I do not simply believe that Jesus of Nazareth was a good man, a prophet, and an agent of social and religious change. I believe that there was spiritual significance to his death, burial and resurrection. I believe that it held significant benefit for mankind. I believe that Jesus was indeed the Savior of the world. I also believe that while he brought a way of natural salvation to the first century Jews, one many of them rejected, he, on a larger scale, brought spiritual salvation to all. I believe that he accomplished this by the working of the Holy Spirit in conjunction with his death, burial and resurrection. In fact, the Holy Spirit used and uses his death, burial and resurrection as a means of assuring us that we have been reconciled to God. Further that we have been brought back to the awareness of God’s view of mankind that was expressed in the ancient text in Genesis 1:31.

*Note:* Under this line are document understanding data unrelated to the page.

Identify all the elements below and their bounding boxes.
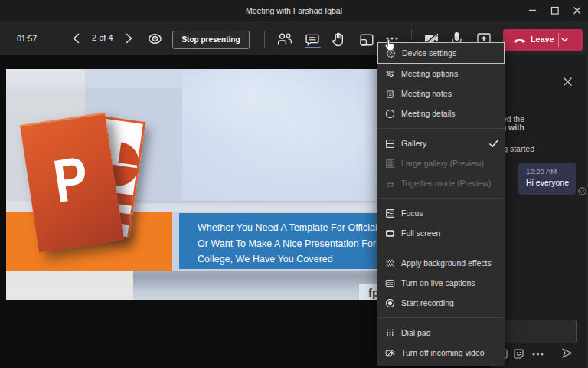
svg-text:CC: CC (387, 281, 394, 285)
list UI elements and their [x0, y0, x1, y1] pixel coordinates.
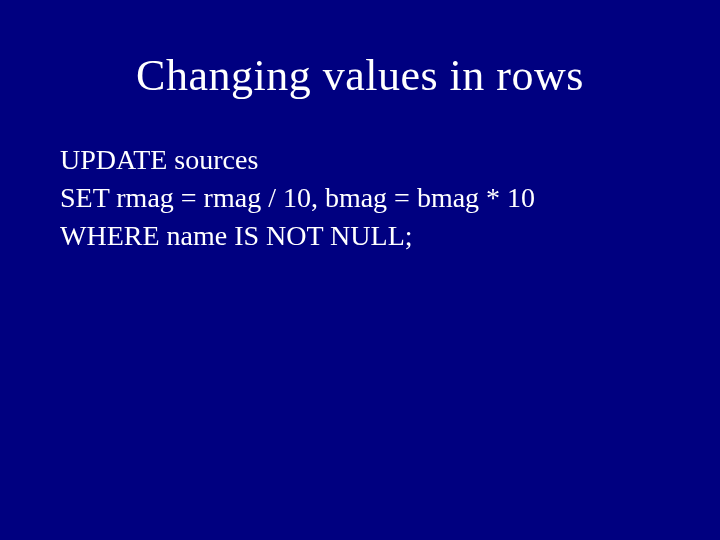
code-line: SET rmag = rmag / 10, bmag = bmag * 10 [60, 179, 665, 217]
code-line: WHERE name IS NOT NULL; [60, 217, 665, 255]
slide-content: UPDATE sources SET rmag = rmag / 10, bma… [55, 141, 665, 254]
code-line: UPDATE sources [60, 141, 665, 179]
slide-title: Changing values in rows [55, 50, 665, 101]
slide-container: Changing values in rows UPDATE sources S… [0, 0, 720, 540]
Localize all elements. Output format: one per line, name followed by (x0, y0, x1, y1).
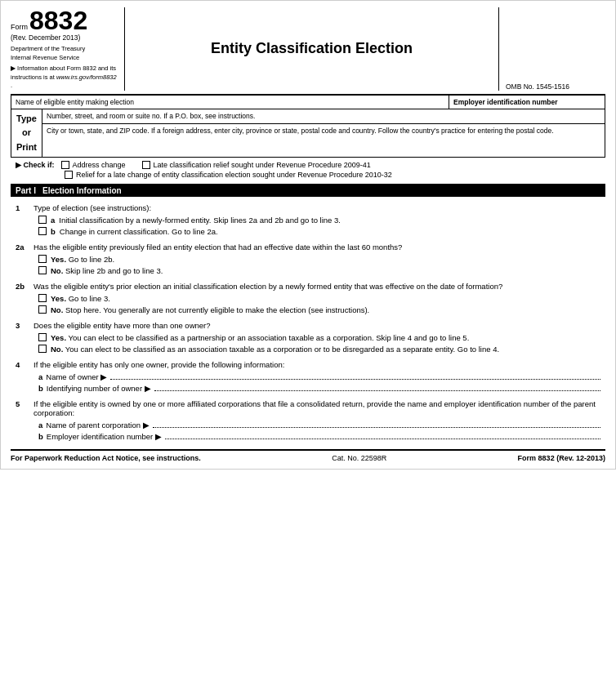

However, the larger problem looming today in Christian circles is the doctrine/dogma that so many have called orthodoxy. Much of Christian doctrine was constructed over the years to simply control people for the benefit of the clerics. We should not be surprised by the multimillionaire televangelists of today. After all, the popes over the years had wealth at their disposal way beyond anything that the modern day wealthy religious leader have. I should add that not all of the control is meant to acquire wealth in the name of Jesus and the church. A lot of it is to simply sustain the clerical position of control over people to get them to do what they want them to do, whether it is to pay for buildings, or attend services. A whole lot of the dogma is there simply to sustain the institution.
It is because of this that deconstruction is so important. Many advocate just letting the Holy Spirit direct people to the truth. The problem with this is most are so indoctrinated that it is difficult to even hear the promptings of the Holy Spirit. The doctrine and dogma is so entrenched, and so debilitating that it is very difficult for anyone to break free of it. Most people sadly believe that they too must throw out the baby with the bath water to get free of the clutches of Christian doctrine. There are so many people in bondage to the way that orthodoxy has interpreted scripture. It is difficult to escape for most people. This is why I have devoted so many key strokes to presenting a paradigm shift that will allow one to read the scripture and reject the oppressive rule of men and women. There is light at the end of the tunnel. There is a way to look at and interpret scripture that will present the baby cleansed and vibrant.